From docs to engineering and back again

Authors:Susan Salituro
Time:9:20 - 9:40
Session:http://docs.writethedocs.org/2014/na/talks/#susan-salituro-from-docs-to-engineering-and-back-again
Link:

Currently a software infrastructure engineer at Pixar, but over the course of her career she’s gone back and forth between engineering and writing. Last year’s WTD inspired her; finally, a group of people who care about the things she cares about: communicating with others more effectively.

As a self described introvert, Susan didn’t realize until after she’d submitted her talk that she was effectively committing to telling her professional autobiography in front of 300 people. At Pixar they say “the story is king”. So what’s the story?

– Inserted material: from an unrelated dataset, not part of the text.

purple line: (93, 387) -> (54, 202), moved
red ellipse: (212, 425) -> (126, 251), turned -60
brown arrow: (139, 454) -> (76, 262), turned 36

Entering college, Susan loved astronomy, and wanted to be a astrophysicist. But eventually left the program, because she wasn’t sure she could complete the degree. But she did enjoy math, so she became a math major. And then added an English major to that. And as she considered what career she might pursue, she took the single technical writing course offered by her university. It was more geared toward graduate students trying to write their thesis and dissertations (don’t use passive voice, etc), but suddenly she understood that there was a way for her to combine both of her interests.

Over the next eleven years, Susan pursued technical writing, and got a lot out of it. There was a sense of community around technical writing, and a sense of passion shared by the community that was appealing. As a technical writer, there was also a continued sense of learning and beginner’s mind: your job is to communicate about your product to people who haven’t experienced it yet. And finally, there was a lot of flexibility: it’s a portable skill that Susan has been able to practice around North America.

But it felt like something was missing: Susan started exploring ways to grow her career. She started seeing technical writers applying their skills to UI design, information architecture, and programming. She visited customer sites with a UI designer, and had the opportunity to see customers actually using her help, which was sort of revelatory. “How can I help the UI team make the application so intuitive that my help content isn’t needed?” And she started learning about how software is put together, taking a class in Visual Basic so she could prototype interfaces, and a class in Java Doc, which exposed her to the a world she didn’t know existed.

While working at Palm Source, a manager took a chance on her and she was able to dive into documenting the API of one of PalmOS’s components. After moving on to Pixar, she was working on a documentation project that used DITA, an XML based documentation system. To do this effectively, she had to really expand her skills: XSLT, Python to drive it, Make to automate those. She was a programmer.

“You can’t go around writing software without attracting attention.”

Susan attracted the attention of the software release engineering team’s manager. And this was like drinking from the firehose: there was so much information being thrown at her, she could barely keep up.

And the community was still there, but instead of coming in the form of professional organizations, it came from the company internally. There wasn’t as much flexibility as there was with technical writing; you were almost always on call. But it was really difficult.

Susan moved from Pixar to a smaller company, into an information architecture role. This allowed her to combine her technical writing and programming skills. Unfortunately the company went bankrupt, and Susan returned to California, to Pixar. At Pixar she became a Software Infrastructure Engineer in documentation, further blending her techincal writing and software engineering. Her mandate was to find solutions for documentation problems, addressings both tools and process issues. But the focus still shifted to product life cycle, as opposed to writing.

This isn’t the end of the road. There’s still more to learn – for both Susan and you [in the audience]. Find a community, take a risk, make a choice.